Aaron Ford: Nevada has been fortunate to have a true leader in AG Aaron Ford (as well as its Secretary of State, Cisco Aguilar). Both have been at the forefront of combatting 2020 election denial, even as Trump’s minions celebrate their victory in 2024 despite the fundamentals not changing very much at all. Ford has also led to protect reproductive access and voting rights, support pregnant workers, push for pharmaceutical transparency in the fixing of drug prices, challenging price gouging, and prosecuting instigators of the opioid and fentanyl epidemics in rural Nevada.
It is in no small part to this work that Ford won his reelection bid in 2022 by 8 points, and why he can lead the statewide ticket to unseat Republican Governor Joe Lombardo.
Adrian Fontes: AZ Secretary of State Adrian Fontes is another electoral outperformer even for most Democrats in his own battleground state.
Furthermore, he (as well as AG Kris Mayes) is one of the most consistent defenders of counting the vote in our democracy when it has been under attack by election deniers, such as Arizona’s own Kari Lake. He did it as the county recorder in Maricopa County, the largest Arizona county home to the Phoenix area. He is doing it now as a statewide official. In the years to come, it may be Fontes will be the leader of all statewide officials across the country committed to protecting the integrity of and counting the vote.

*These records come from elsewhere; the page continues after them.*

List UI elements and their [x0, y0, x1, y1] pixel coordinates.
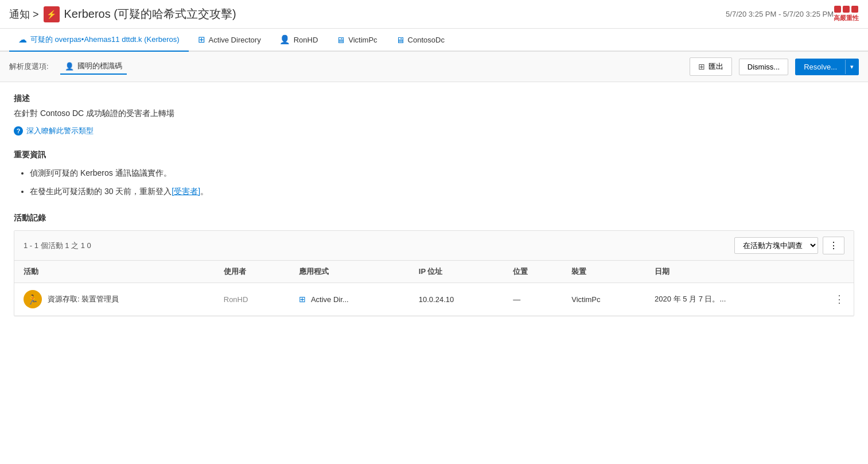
cell-activity: 🏃 資源存取: 裝置管理員 [14, 283, 215, 316]
main-content: 描述 在針對 Contoso DC 成功驗證的受害者上轉場 ? 深入瞭解此警示類… [0, 82, 868, 328]
header-time: 5/7/20 3:25 PM - 5/7/20 3:25 PM [726, 10, 834, 18]
tab-suspicious-label: 可疑的 overpas•Ahemas11 dttdt.k (Kerberos) [30, 34, 180, 45]
col-activity: 活動 [14, 261, 215, 283]
export-button[interactable]: ⊞ 匯出 [690, 57, 732, 76]
alert-icon [44, 6, 60, 22]
resolve-button-group[interactable]: Resolve... ▾ [795, 59, 859, 75]
cell-device: VictimPc [562, 283, 645, 316]
tab-active-directory[interactable]: ⊞ Active Directory [189, 29, 270, 52]
app-text: Active Dir... [311, 295, 349, 304]
resolution-label: 解析度選項: [9, 61, 49, 72]
activity-table-header-row: 活動 使用者 應用程式 IP 位址 位置 裝置 日期 [14, 261, 854, 283]
tab-contosodc-label: ContosoDc [408, 36, 445, 44]
severity-dot-3 [851, 6, 858, 13]
cell-user: RonHD [215, 283, 290, 316]
severity-dot-1 [834, 6, 841, 13]
bullet-text-1: 偵測到可疑的 Kerberos 通訊協議實作。 [30, 168, 172, 177]
cell-date: 2020 年 5 月 7 日。... [645, 283, 803, 316]
toolbar: 解析度選項: 👤 國明的標識碼 ⊞ 匯出 Dismiss... Resolve.… [0, 52, 868, 82]
col-date: 日期 [645, 261, 803, 283]
export-button-label: 匯出 [709, 61, 723, 72]
activity-text: 資源存取: 裝置管理員 [48, 294, 119, 304]
activity-table-body: 🏃 資源存取: 裝置管理員 RonHD ⊞ Active Dir... 10.0… [14, 283, 854, 316]
bullet-item-2: 在發生此可疑活動的 30 天前，重新登入[受害者]。 [30, 183, 854, 199]
windows-icon-app: ⊞ [299, 295, 306, 304]
resolution-option-label: 國明的標識碼 [77, 61, 122, 71]
cell-ip: 10.0.24.10 [410, 283, 504, 316]
activity-toolbar: 1 - 1 個活動 1 之 1 0 在活動方塊中調查 ⋮ [14, 231, 854, 261]
bullet-text-2-prefix: 在發生此可疑活動的 30 天前，重新登入 [30, 187, 172, 196]
tab-ronhd-label: RonHD [294, 36, 318, 44]
severity-dot-2 [843, 6, 850, 13]
windows-icon-ad: ⊞ [198, 34, 205, 45]
cell-more: ⋮ [803, 283, 854, 316]
col-device: 裝置 [562, 261, 645, 283]
page-header: 通知 > Kerberos (可疑的哈希式立交攻擊) 5/7/20 3:25 P… [0, 0, 868, 29]
chevron-down-icon[interactable]: ▾ [845, 60, 858, 74]
row-more-button[interactable]: ⋮ [834, 293, 844, 306]
computer-icon-contosodc: 🖥 [396, 35, 404, 45]
cell-location: — [504, 283, 562, 316]
user-icon-ronhd: 👤 [279, 34, 290, 45]
col-location: 位置 [504, 261, 562, 283]
tab-ronhd[interactable]: 👤 RonHD [270, 29, 328, 52]
tab-victimpc-label: VictimPc [348, 36, 377, 44]
activity-table-head: 活動 使用者 應用程式 IP 位址 位置 裝置 日期 [14, 261, 854, 283]
col-user: 使用者 [215, 261, 290, 283]
breadcrumb: 通知 > [9, 7, 39, 21]
cloud-icon: ☁ [18, 34, 27, 45]
activity-name-cell: 🏃 資源存取: 裝置管理員 [24, 290, 205, 308]
computer-icon-victimpc: 🖥 [336, 35, 345, 45]
tab-victimpc[interactable]: 🖥 VictimPc [327, 29, 386, 52]
tab-bar: ☁ 可疑的 overpas•Ahemas11 dttdt.k (Kerberos… [0, 29, 868, 52]
tab-contosodc[interactable]: 🖥 ContosoDc [387, 29, 454, 52]
activity-toolbar-right: 在活動方塊中調查 ⋮ [734, 237, 844, 254]
resolve-button[interactable]: Resolve... [796, 59, 845, 75]
dismiss-button-label: Dismiss... [748, 63, 780, 71]
table-row: 🏃 資源存取: 裝置管理員 RonHD ⊞ Active Dir... 10.0… [14, 283, 854, 316]
important-info-section: 重要資訊 偵測到可疑的 Kerberos 通訊協議實作。 在發生此可疑活動的 3… [14, 150, 854, 199]
learn-more-label: 深入瞭解此警示類型 [26, 126, 94, 136]
activity-count: 1 - 1 個活動 1 之 1 0 [24, 241, 91, 251]
description-section-title: 描述 [14, 94, 854, 104]
learn-more-link[interactable]: ? 深入瞭解此警示類型 [14, 126, 854, 136]
resolution-option[interactable]: 👤 國明的標識碼 [60, 59, 127, 75]
dismiss-button[interactable]: Dismiss... [739, 59, 788, 75]
severity-dots [834, 6, 858, 13]
export-icon: ⊞ [698, 62, 705, 71]
bullet-item-1: 偵測到可疑的 Kerberos 通訊協議實作。 [30, 165, 854, 181]
col-app: 應用程式 [290, 261, 410, 283]
col-actions [803, 261, 854, 283]
tab-active-directory-label: Active Directory [209, 36, 261, 44]
victim-link[interactable]: [受害者] [172, 187, 200, 196]
col-ip: IP 位址 [410, 261, 504, 283]
bullet-list: 偵測到可疑的 Kerberos 通訊協議實作。 在發生此可疑活動的 30 天前，… [14, 165, 854, 199]
cell-app: ⊞ Active Dir... [290, 283, 410, 316]
user-icon-resolution: 👤 [65, 62, 74, 71]
header-title-group: 通知 > Kerberos (可疑的哈希式立交攻擊) [9, 6, 726, 22]
bullet-text-2-suffix: 。 [200, 187, 208, 196]
description-text: 在針對 Contoso DC 成功驗證的受害者上轉場 [14, 109, 854, 119]
context-more-button[interactable]: ⋮ [823, 237, 844, 254]
context-search-select[interactable]: 在活動方塊中調查 [734, 237, 818, 254]
activity-table-container: 1 - 1 個活動 1 之 1 0 在活動方塊中調查 ⋮ 活動 使用者 應用程式… [14, 230, 854, 316]
severity-badge: 高嚴重性 [834, 6, 859, 22]
tab-suspicious[interactable]: ☁ 可疑的 overpas•Ahemas11 dttdt.k (Kerberos… [9, 29, 189, 52]
page-title: Kerberos (可疑的哈希式立交攻擊) [64, 6, 236, 22]
help-icon: ? [14, 126, 23, 136]
run-icon: 🏃 [24, 290, 42, 308]
severity-label: 高嚴重性 [834, 14, 859, 22]
activity-section-title: 活動記錄 [14, 213, 854, 223]
important-info-title: 重要資訊 [14, 150, 854, 160]
activity-table: 活動 使用者 應用程式 IP 位址 位置 裝置 日期 🏃 資源存取: 裝置管理員 [14, 261, 854, 316]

Wilda Diaz: Former Perth Amboy Mayor Wilda Diaz served her city as its top official for a dozen years, and remains active politically after a career of tackling corruption, improving the city’s business climate, pursuing infrastructure rebuilding, and navigating the city during the early phases of the coronavirus pandemic as well as Superstorm Sandy. Her commitment to economic and social justice is strong.
Whether it is in elected office in New Jersey in some capacity, or out of office, Mayor Diaz has a lot to offer for her state and for the Democratic Party.
William Tong: CT Attorney General William Tong ought to be on the political radar for US Senate or for Governor.
He recently has led the charge against the repeal of birthright citizenship by Donald Trump, but he also has been a national advocate for tougher consumer safety guardrails, prosecution of the opioid industry to the fullest extent of the law, and being at the forefront of major climate and environmental litigation. Keep an eye on the current Connecticut Attorney General.